“Le parole della crisi, le politiche dopo la pandemia” è un libro di divulgazione scientifica scritto per aiutare i lettori ad analizzare meglio la pandemia e le sue conseguenze, riflettendo su come sarà il futuro che ci aspetta. Un futuro tanto meno problematico quanto più sapremo cogliere ciò che una pandemia arrivata all’improvviso può insegnarci. Si parla delle sfide tecniche del vaccino con Peter Doherty, Premio Nobel per la medicina, il quale si augura che l’eredità di questa pandemia sia una maggiore considerazione per la scienza e l’evidenza scientifica da parte dei politici e, in generale, dei cittadini.
Sir Jeremy Farrar, già professore di Medicina tropicale presso l’Università di Oxford, è direttore del Wellcome Trust, racconta delle sfide che affronta uno scienziato clinico impegnato, dalla “stanza dei bottoni”, a contrastare le malattie infettive emergenti. Le decisioni da prendere nel breve termine sulla produzione e distribuzione di vaccino, diagnostica e cure, si inquadrano in un ragionamento più ampio sulla rivalutazione delle responsabilità dello scienziato verso la collettività nelle prossime sfide globali.
A fare luce sulle migliori modalità di riapertura è Carlo La Vecchia, professore ordinario di Statistica medica presso l’Università di Milano: la chiave per una riapertura in sicurezza, più che i dispositivi di protezione individuale – che sono invece indispensabili nei soggetti ad alto rischio come gli operatori sanitari – o l’isolamento sociale, dovrebbe essere il monitoraggio (virologico e sierologico).
Paolo Vineis, professore ordinario di Environmental Epidemiology presso l’Imperial College di Londra, fa luce su un problema oggi attualissimo: affinché? il controllo e la prevenzione delle malattie infettive siano un processo continuo che perduri ben oltre l’emergenza contingente, è necessario un approccio sistemico, non limitato ai settori della medicina e della sanità pubblica.

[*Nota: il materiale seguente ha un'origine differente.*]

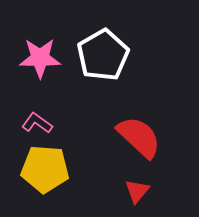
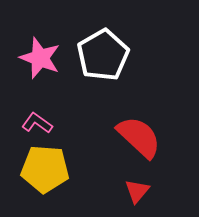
pink star: rotated 21 degrees clockwise
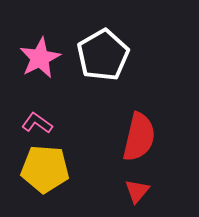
pink star: rotated 24 degrees clockwise
red semicircle: rotated 60 degrees clockwise
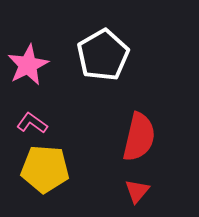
pink star: moved 12 px left, 7 px down
pink L-shape: moved 5 px left
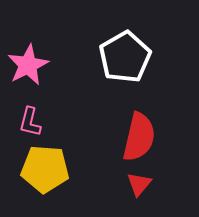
white pentagon: moved 22 px right, 2 px down
pink L-shape: moved 2 px left, 1 px up; rotated 112 degrees counterclockwise
red triangle: moved 2 px right, 7 px up
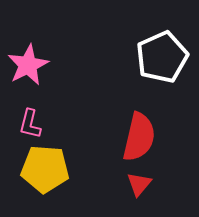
white pentagon: moved 37 px right; rotated 6 degrees clockwise
pink L-shape: moved 2 px down
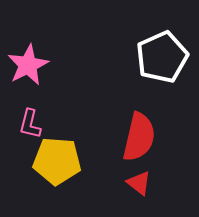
yellow pentagon: moved 12 px right, 8 px up
red triangle: moved 1 px up; rotated 32 degrees counterclockwise
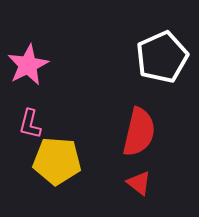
red semicircle: moved 5 px up
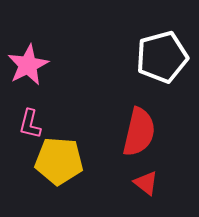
white pentagon: rotated 9 degrees clockwise
yellow pentagon: moved 2 px right
red triangle: moved 7 px right
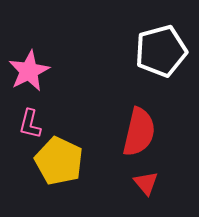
white pentagon: moved 1 px left, 6 px up
pink star: moved 1 px right, 6 px down
yellow pentagon: rotated 21 degrees clockwise
red triangle: rotated 12 degrees clockwise
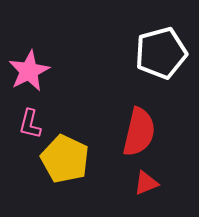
white pentagon: moved 2 px down
yellow pentagon: moved 6 px right, 2 px up
red triangle: rotated 48 degrees clockwise
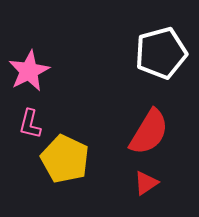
red semicircle: moved 10 px right; rotated 18 degrees clockwise
red triangle: rotated 12 degrees counterclockwise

Ogni capitolo del libro affronta il tema da un differente punto di vista. Grandi nomi accanto a giovani idee, tutte utili a disegnare il quadro di uno dei periodi più confusi e frenetici degli ultimi 70 anni della storia del mondo. Rettori, scienziati, filosofi ma anche giornalisti insieme a studenti, dottorandi e ricercatori. Tante voci ed un solo macro-argomento: il Covid-19.

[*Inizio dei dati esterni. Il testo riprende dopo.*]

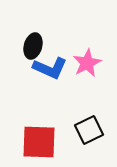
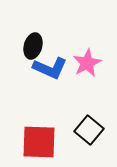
black square: rotated 24 degrees counterclockwise
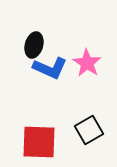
black ellipse: moved 1 px right, 1 px up
pink star: rotated 12 degrees counterclockwise
black square: rotated 20 degrees clockwise
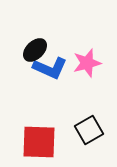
black ellipse: moved 1 px right, 5 px down; rotated 30 degrees clockwise
pink star: rotated 24 degrees clockwise
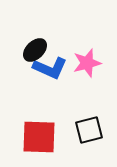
black square: rotated 16 degrees clockwise
red square: moved 5 px up
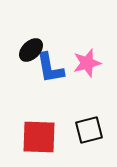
black ellipse: moved 4 px left
blue L-shape: rotated 56 degrees clockwise
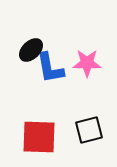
pink star: rotated 16 degrees clockwise
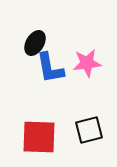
black ellipse: moved 4 px right, 7 px up; rotated 15 degrees counterclockwise
pink star: rotated 8 degrees counterclockwise
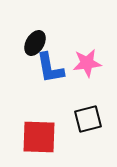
black square: moved 1 px left, 11 px up
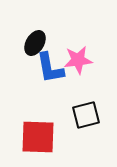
pink star: moved 9 px left, 3 px up
black square: moved 2 px left, 4 px up
red square: moved 1 px left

La formula di dialogo proposta dal libro è interessante: un grande personaggio accademico e un giovane studioso sono co-autori di ogni capitolo; perché se c’è una cosa che la pandemia ha aiutato a capire è che unendo le idee e confrontando i punti di vista si può arrivare più velocemente alle soluzioni.
Gli autori arrivano dalle più famose Università del mondo – Oxford, Hardvard, Yale, Princeton, ETH Zürich – ma anche da Enti di Policy e Organizzazioni internazionali – Corte Costituzionale, Parlamento Europeo, Ocse – e coprono una grande vastità di temi, dal diritto penale alla politica monetaria, dagli aspetti epidemiologici al teatro, dalla simulazione informatica alla musica, dai modelli matematici al sexworking, dal welfare al management sanitario.

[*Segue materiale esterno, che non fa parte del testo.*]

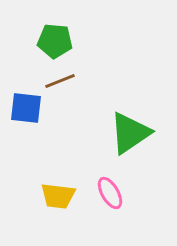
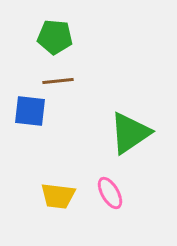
green pentagon: moved 4 px up
brown line: moved 2 px left; rotated 16 degrees clockwise
blue square: moved 4 px right, 3 px down
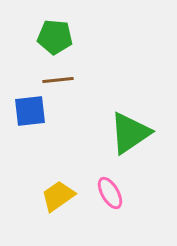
brown line: moved 1 px up
blue square: rotated 12 degrees counterclockwise
yellow trapezoid: rotated 138 degrees clockwise
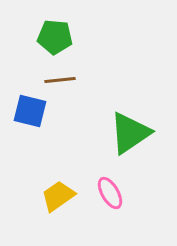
brown line: moved 2 px right
blue square: rotated 20 degrees clockwise
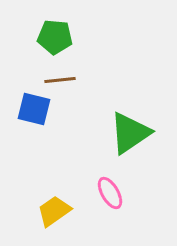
blue square: moved 4 px right, 2 px up
yellow trapezoid: moved 4 px left, 15 px down
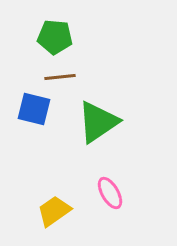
brown line: moved 3 px up
green triangle: moved 32 px left, 11 px up
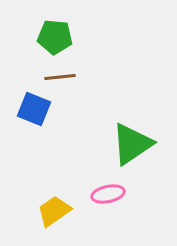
blue square: rotated 8 degrees clockwise
green triangle: moved 34 px right, 22 px down
pink ellipse: moved 2 px left, 1 px down; rotated 72 degrees counterclockwise
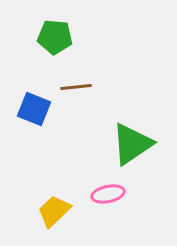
brown line: moved 16 px right, 10 px down
yellow trapezoid: rotated 9 degrees counterclockwise
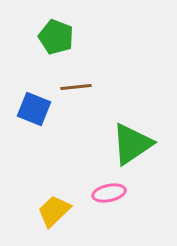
green pentagon: moved 1 px right; rotated 16 degrees clockwise
pink ellipse: moved 1 px right, 1 px up
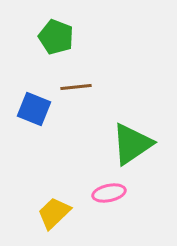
yellow trapezoid: moved 2 px down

Quello che emerge è un quadro semplice, chiaro, che aiuta a comprendere e mettere a sistema parole e concetti che spesso emergono, negli articoli, nei servizi televisivi e nei talk show, che arrivano in tutte le case ma non sempre con il dovuto approfondimento: recovery fund, contact tracing, numero di riproduzione di base (R0), test molecolari e test sierologici, bilanciamento di diritti costituzionali.
Il messaggio alla base del libro, fortemente sentito dai tre curatori Massimiliano Malvicini, Tommaso Portaluri, Alberto Martinengo è anche alla base del CEST – Centro per l’Eccellenza degli Studi Transdisciplinari, Associazione della quale fanno parte i giovani autori: la ricerca è un’occasione per tutti; per il pubblico innamorato della cultura, per i divulgatori che la trasmettono, per gli studenti che la incontrano nelle università, per gli studiosi che ne hanno fatto una professione.
In un periodo storico caratterizzato da caos informativo e fake news, il ruolo degli accademici diventa fondamentale, perché soltanto attraverso un’informazione responsabile e inclusiva sarà possibile dotare le istituzioni e i cittadini degli strumenti opportuni per affrontare le molteplici sfide imposte dalla convivenza con il Covid-19.